The ordering of the elements is performed with comparator method object less<Type>. Programmer can also supply their own comparator.

¨ Methods

1. push: insert an element at the proper location, by calling push_back then sorting the container using heapsort

2. pop: remove the highest-priority element by calling pop_back

3. top: return a reference to the top element by calling front

4. empty

5. size

9.24 Introduction to Algorithms

Only some basic functionality is implemented through container’s methods, while most of the implementations are provided by independent STL algorithms. Such separation makes it easier to add new algorithms without modifying containers.

Algorithms operate on containers through iterators, and many of them use a pair of iterators specifying a range of elements in a container. This pair of iterators is most commonly provided by container method begin and end.

Header file of algorithms is <algorithm> or <algo>.

¨ Common Non-mutating Algorithms

w adjacent-find

w count

w count-if

w equal

w find

w for_each

w mismatch

w search

w search_n

¨ Numerical algorithms from <numeric>

w accumulate

w inner_product

w partial_sum

w adjacent_difference

9.25 Fill Container with Objects

fill(c1.begin(), c1.end(), ‘A’);

set every element to be ‘A’. Takes at least forward iterators.

fill_n(c1.begin(), 5, ‘A’);

set the first 5 elements to be ‘A’. Takes at least output iterators.

generate(c1.begin(), c1.end(), myFill);

char myFill() // generator method

{

static char c = ‘A’;

return c++;

}

set all elements of the container with objects provided by a generator method. Takes at least forward iterators.

generate_n(c1.begin(), 5, generate);

set first 5 elements. Takes at least output iterator.

9.26 Compare Elements

bool result = equal( c1.begin(), c1.end(), c2.begin() );

compare elements of two containers using their operator = =. Takes at least input iterators.

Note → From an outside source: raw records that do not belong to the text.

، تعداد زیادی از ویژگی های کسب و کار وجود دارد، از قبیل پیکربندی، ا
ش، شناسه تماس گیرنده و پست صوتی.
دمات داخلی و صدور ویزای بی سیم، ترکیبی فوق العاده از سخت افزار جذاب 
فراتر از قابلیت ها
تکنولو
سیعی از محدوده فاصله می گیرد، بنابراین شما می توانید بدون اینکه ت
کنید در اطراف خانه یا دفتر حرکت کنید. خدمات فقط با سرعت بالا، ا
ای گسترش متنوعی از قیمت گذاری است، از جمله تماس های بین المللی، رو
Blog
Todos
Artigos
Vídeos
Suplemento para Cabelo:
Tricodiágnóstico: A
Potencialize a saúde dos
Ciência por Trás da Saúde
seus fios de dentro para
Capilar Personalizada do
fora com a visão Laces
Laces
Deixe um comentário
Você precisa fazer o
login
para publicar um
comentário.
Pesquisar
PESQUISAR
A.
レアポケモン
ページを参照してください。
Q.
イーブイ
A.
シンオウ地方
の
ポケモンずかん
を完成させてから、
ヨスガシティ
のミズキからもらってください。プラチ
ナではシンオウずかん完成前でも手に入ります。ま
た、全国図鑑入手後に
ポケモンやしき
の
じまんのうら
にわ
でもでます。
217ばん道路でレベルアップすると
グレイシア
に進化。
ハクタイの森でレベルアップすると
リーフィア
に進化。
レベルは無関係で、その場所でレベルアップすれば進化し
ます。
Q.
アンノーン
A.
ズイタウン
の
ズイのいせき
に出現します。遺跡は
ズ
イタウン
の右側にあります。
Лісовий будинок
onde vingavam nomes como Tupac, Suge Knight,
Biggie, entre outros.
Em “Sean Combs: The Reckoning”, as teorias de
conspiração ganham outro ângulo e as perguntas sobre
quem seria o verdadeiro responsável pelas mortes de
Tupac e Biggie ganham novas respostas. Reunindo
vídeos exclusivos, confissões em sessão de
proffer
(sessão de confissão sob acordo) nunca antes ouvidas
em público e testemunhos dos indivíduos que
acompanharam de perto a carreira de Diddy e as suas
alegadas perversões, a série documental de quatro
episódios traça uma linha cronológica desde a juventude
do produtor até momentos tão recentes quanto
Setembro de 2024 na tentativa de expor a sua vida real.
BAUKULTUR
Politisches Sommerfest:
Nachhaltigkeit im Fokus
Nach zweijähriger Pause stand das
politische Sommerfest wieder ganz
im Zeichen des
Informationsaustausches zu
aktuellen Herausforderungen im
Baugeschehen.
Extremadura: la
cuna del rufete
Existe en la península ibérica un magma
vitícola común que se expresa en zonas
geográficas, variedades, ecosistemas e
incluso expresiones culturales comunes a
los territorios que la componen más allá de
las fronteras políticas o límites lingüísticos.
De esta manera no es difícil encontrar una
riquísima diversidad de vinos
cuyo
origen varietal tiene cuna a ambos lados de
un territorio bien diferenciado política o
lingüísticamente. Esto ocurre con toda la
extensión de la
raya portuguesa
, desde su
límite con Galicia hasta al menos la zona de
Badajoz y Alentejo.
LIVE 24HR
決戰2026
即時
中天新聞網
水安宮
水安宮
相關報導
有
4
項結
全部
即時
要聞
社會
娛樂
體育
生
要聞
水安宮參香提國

typedef vector<int>::iterator vv1;

pair<vv, vv1> location;

location = mismatch( c1.begin(), c1.end(), c2.begin() );

compare elements of two containers using their operator = =, and return a pair of iterators pointing to the mismatching element in both containers. If all equal, the pair will be equal to the last iterator. Takes at least input iterators.

char c1[8] = “Hello”, c2[8] = “Good-bye”;

bool result = lexicographical_compare(c1, c1 + 8, c2, c2 + 8);

return true if first is greater than second.

if( includes(a1, a1 + SIZE1, a2, a2 + SIZE2) )

method “includes” compares the two sets of sorted values, and returns true if set is include in set 1. Takes at least input iterators.

9.27 Remove Elements

vector<int>::iterator i = remove( c1.begin(), c1.end(), 10);

eliminate all elements with value of 10. It doesn’t erase the element like erase method, it only move all untouched elements forward, leaving all eliminated elements at the back, with undefined values. It returns an iterator pointing to the last retained element. So the size of the container is not changed. Takes at least forward iterators.

i = remove_copy(c1.begin(), c1.end(), c2.begin(), 10);

copy all elements that DO NOT have the value of 10 from container c1 into container c2. It returns an iterator to the last copied element in c2. The first two arguments must be at least input iterators, while the third must be at least output iterators.

i = remove_if(c1.begin(), c1.end(), myJudge);

bool myJudge(int x)

{ return x > 9; }

eliminates all elements that the user-defined unary predicate method will return true. It does the same thing on eliminated elements like remove. Takes at least forward iterators.

i = remove_copy_if(c1.begin(), c1.end(), c2.begin(), judge);

combination of remove_if and remove_copy.

9.28 Replace Elements

replace(c1.begin(), c1.end(), 10, 100);

replace all elements with a value of 10 with 100. Takes at least forward iterators.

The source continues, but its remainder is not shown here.